Bi	β (cm/s)	D (cm2/s)	La (cm)	Lb (cm)	Lb/La	τCp (s)
1	1 × 10−4	1 × 10−6	1 × 10−2	5 × 10−1	50	0
						10
						50
						100
						500
						1000

. All parameters are constant except the duration of carbon potential buildup τ_Cp, which is changed from 0 to 1000. Figure 7 shows the conductivity relaxation curves of different τ_Cp. From the diagram, the relaxation time increases with the value of τ_Cp increasing because of the C potential taking longer to reach its maximum value that affects the diffusion driver. Therefore, τ_Cp needs to be as small as possible.

Figure 8 shows the impedance spectroscopy of different τ_Cp. As shown in Figure 8a, a clear high-frequency induction loop is generated, which is manifested as the high-frequency band of the impedance spectroscopy extending from the first quadrant to the fourth quadrant, and it can be seen from each diagram that with the prolongation of the flush time τ_Cp, the induction loop becomes more and more obvious; that is, the high frequency band continues to extend in the direction of the increase in the imaginary part. By fitting Equation (23) with the data in the impedance spectroscopy, the errors of β and D are derived as shown in Figure 9.

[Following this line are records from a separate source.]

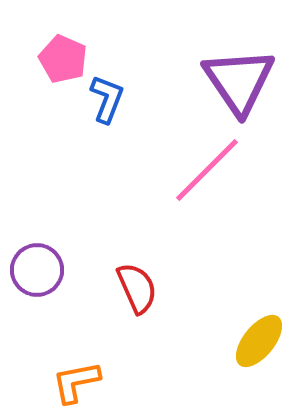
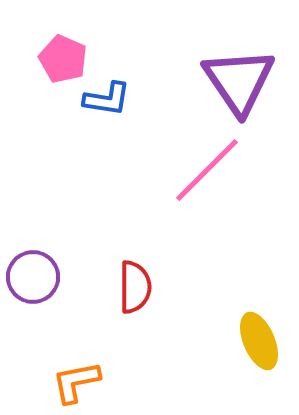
blue L-shape: rotated 78 degrees clockwise
purple circle: moved 4 px left, 7 px down
red semicircle: moved 2 px left, 1 px up; rotated 24 degrees clockwise
yellow ellipse: rotated 62 degrees counterclockwise
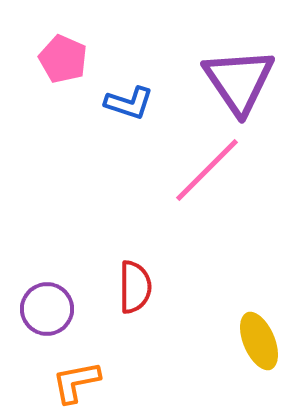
blue L-shape: moved 22 px right, 4 px down; rotated 9 degrees clockwise
purple circle: moved 14 px right, 32 px down
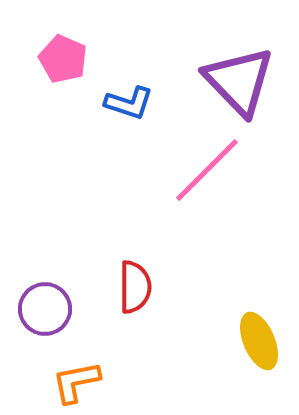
purple triangle: rotated 10 degrees counterclockwise
purple circle: moved 2 px left
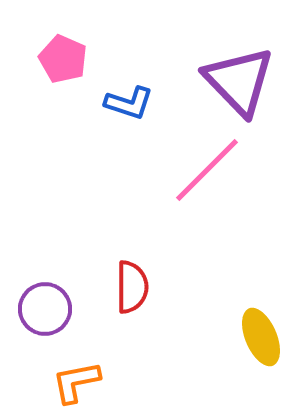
red semicircle: moved 3 px left
yellow ellipse: moved 2 px right, 4 px up
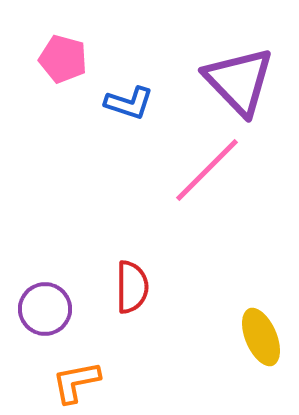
pink pentagon: rotated 9 degrees counterclockwise
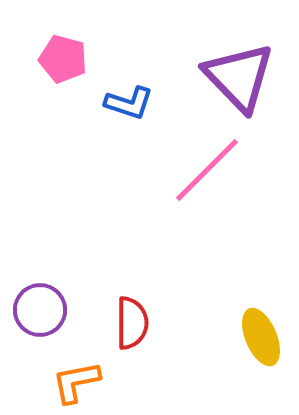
purple triangle: moved 4 px up
red semicircle: moved 36 px down
purple circle: moved 5 px left, 1 px down
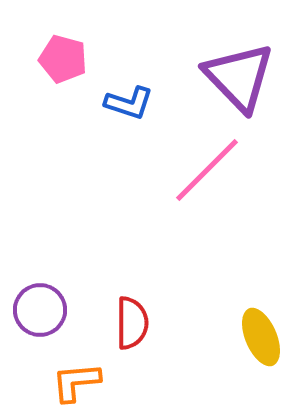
orange L-shape: rotated 6 degrees clockwise
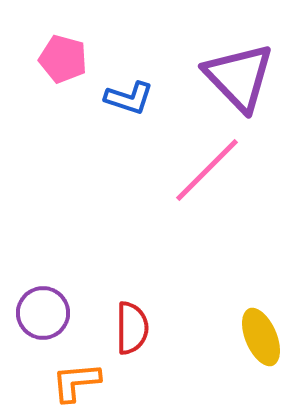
blue L-shape: moved 5 px up
purple circle: moved 3 px right, 3 px down
red semicircle: moved 5 px down
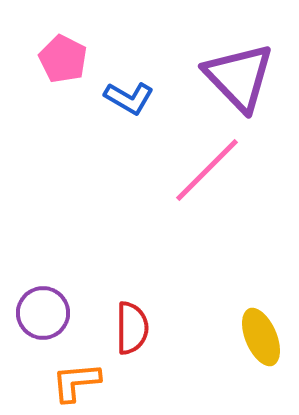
pink pentagon: rotated 12 degrees clockwise
blue L-shape: rotated 12 degrees clockwise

As shown in Figure 9, when Bi = 1 and L_b/L_a = 50, the error of β decreases with the increase in τ_Cp, when τ_Cp is relatively small. After τ_Cp reaches about 150, the error of β remains basically the same. In contrast, the error of D increases with the increase in τ_Cp, and it remains largely unchanged after τ_Cp arrives at 150. Though the error of β keeps getting smaller, the relative error has little change, and considering the change of the error of D, τ_Cp needs to be as small as possible.

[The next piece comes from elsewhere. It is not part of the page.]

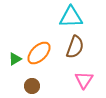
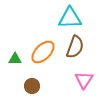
cyan triangle: moved 1 px left, 1 px down
orange ellipse: moved 4 px right, 1 px up
green triangle: rotated 32 degrees clockwise
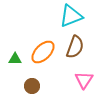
cyan triangle: moved 1 px right, 2 px up; rotated 20 degrees counterclockwise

Contour maps of errors with different width-to-thickness ratio (1~50) and carbon potential build-up duration (1~100) are shown in Figure 10.

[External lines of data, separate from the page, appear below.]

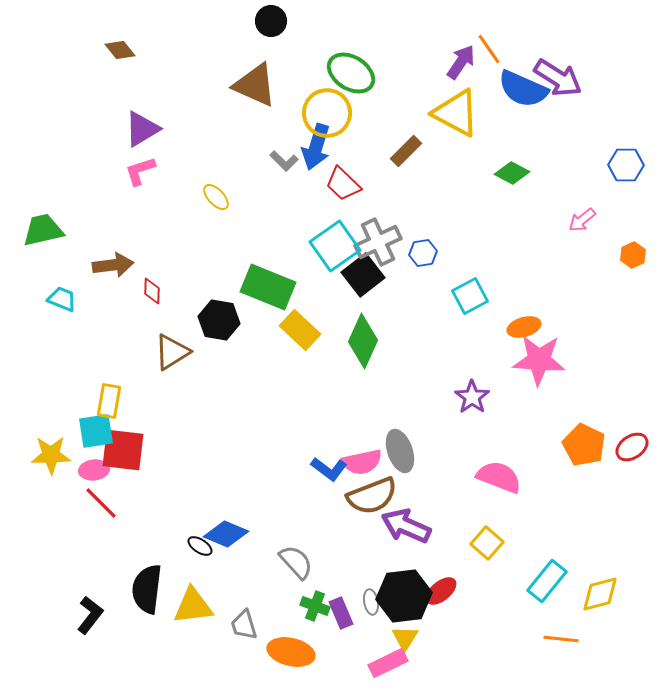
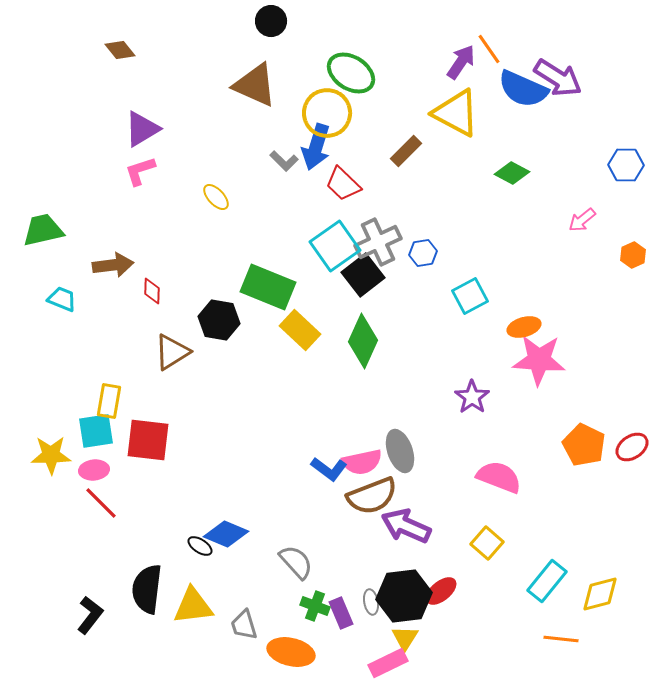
red square at (123, 450): moved 25 px right, 10 px up
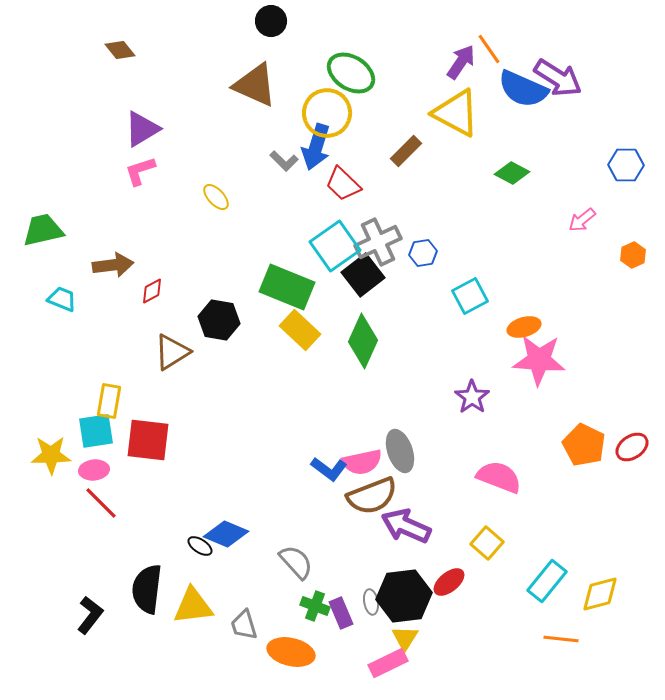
green rectangle at (268, 287): moved 19 px right
red diamond at (152, 291): rotated 60 degrees clockwise
red ellipse at (441, 591): moved 8 px right, 9 px up
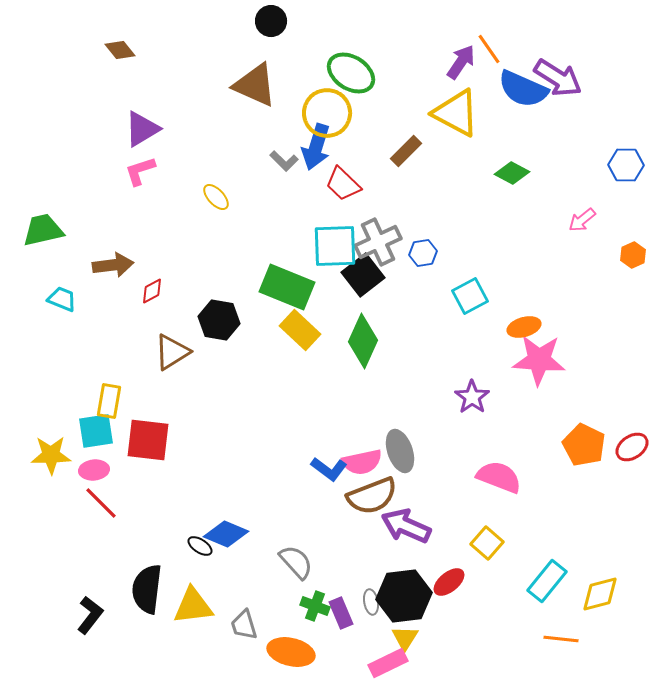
cyan square at (335, 246): rotated 33 degrees clockwise
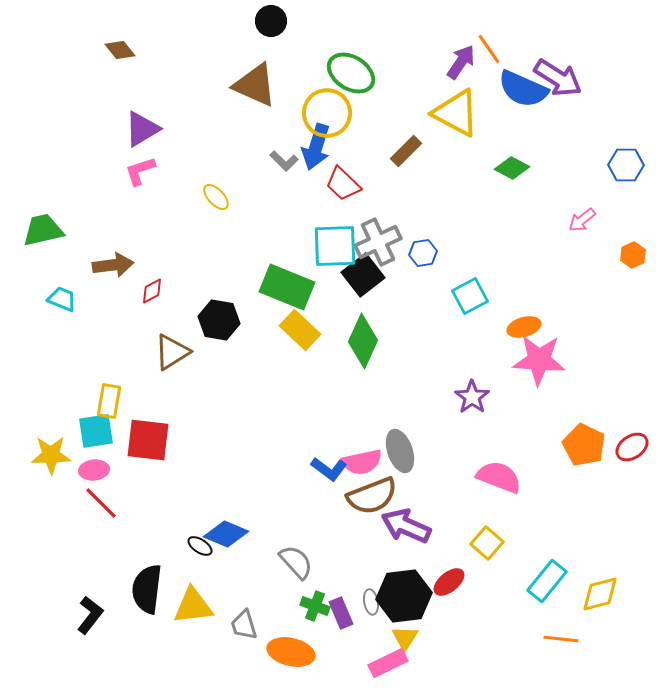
green diamond at (512, 173): moved 5 px up
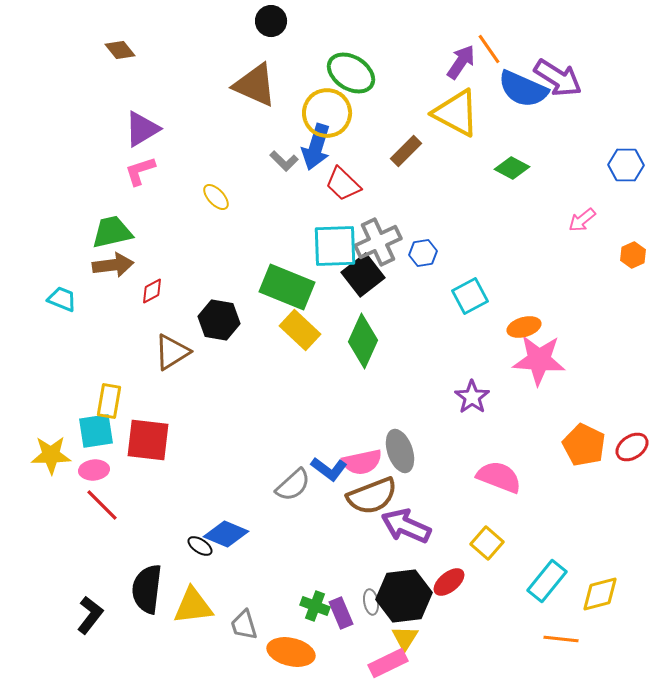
green trapezoid at (43, 230): moved 69 px right, 2 px down
red line at (101, 503): moved 1 px right, 2 px down
gray semicircle at (296, 562): moved 3 px left, 77 px up; rotated 90 degrees clockwise
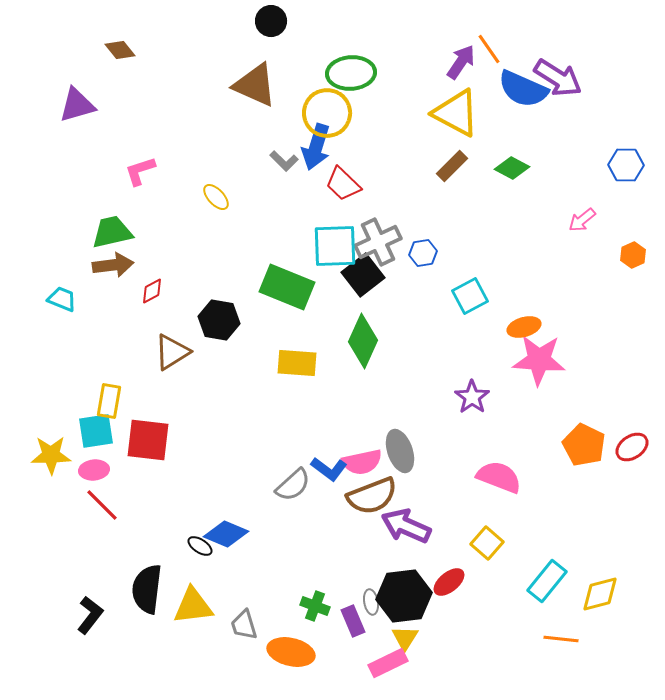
green ellipse at (351, 73): rotated 36 degrees counterclockwise
purple triangle at (142, 129): moved 65 px left, 24 px up; rotated 15 degrees clockwise
brown rectangle at (406, 151): moved 46 px right, 15 px down
yellow rectangle at (300, 330): moved 3 px left, 33 px down; rotated 39 degrees counterclockwise
purple rectangle at (341, 613): moved 12 px right, 8 px down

Figure 10a,b show that when Bi = 0.01 and Bi = 1, the increase of the width-to-thickness ratio and τ_Cp could make the error be a smaller value. As shown in Figure 10c,d, the error of D raises with the larger τ_Cp. Meanwhile, it becomes smaller when the width-to-thickness ratio goes down. The observed phenomena all coincide with the previous discussion. If τ_Cp cannot achieve a small value, appropriate increase in the width-to-thickness ratio (more than 50) is proper with Bi = 1. However, the error in the region where τ_Cp is less than 10 is somewhat confusing in Figure 10c, which may be due to the presence of redundant feature time that affects the fitting of (β, D).

4. Conclusions

By combining with the corresponding relationship between the impedance spectroscopy and the Biot number, the one-dimensional conductivity relaxation impedance spectroscopy model is used to fit the two-dimensional conductivity relaxation impedance spectroscopy. The feasibility of the one-dimensional model in practical experiments is discussed, which has certain guiding significance for experiments. The main conclusions are as follows:

(1)

The width-to-thickness ratio of sample in the experiment should be kept above 50, which can ensure the accuracy of the values of (β, D).

(2)

The duration of carbon potential build-up τ_Cp should be as small as possible to ensure the accuracy of the diffusion coefficient D. If τ_Cp is not small enough, a larger width-to-thickness ratio (more than 50) is proper with Bi = 1.

(3)

The ECR method shows the feasibility of measuring the values of (β, D) and even the value of τ_Cp in practical experiments.